**ACTIVITY**
Only the lines running from the line with "рөнгө оруулалтын 79" to the end of the records below belong in the answer, each copied exactly.

*** Opening of GIVEN DATA ***

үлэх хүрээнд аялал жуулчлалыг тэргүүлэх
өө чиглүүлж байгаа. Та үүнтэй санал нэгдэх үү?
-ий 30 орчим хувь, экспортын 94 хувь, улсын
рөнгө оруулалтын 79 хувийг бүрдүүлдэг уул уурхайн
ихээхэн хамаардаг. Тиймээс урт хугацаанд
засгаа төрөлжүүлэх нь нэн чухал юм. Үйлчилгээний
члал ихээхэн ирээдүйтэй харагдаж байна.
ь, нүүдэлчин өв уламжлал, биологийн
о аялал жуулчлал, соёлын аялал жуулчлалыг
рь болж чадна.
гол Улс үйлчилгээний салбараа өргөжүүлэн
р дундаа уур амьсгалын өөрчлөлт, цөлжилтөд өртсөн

*** Close of GIVEN DATA ***

**RESULT**
рөнгө оруулалтын 79 хувийг бүрдүүлдэг уул уурхайн
ихээхэн хамаардаг. Тиймээс урт хугацаанд
засгаа төрөлжүүлэх нь нэн чухал юм. Үйлчилгээний
члал ихээхэн ирээдүйтэй харагдаж байна.
ь, нүүдэлчин өв уламжлал, биологийн
о аялал жуулчлал, соёлын аялал жуулчлалыг
рь болж чадна.
гол Улс үйлчилгээний салбараа өргөжүүлэн
р дундаа уур амьсгалын өөрчлөлт, цөлжилтөд өртсөн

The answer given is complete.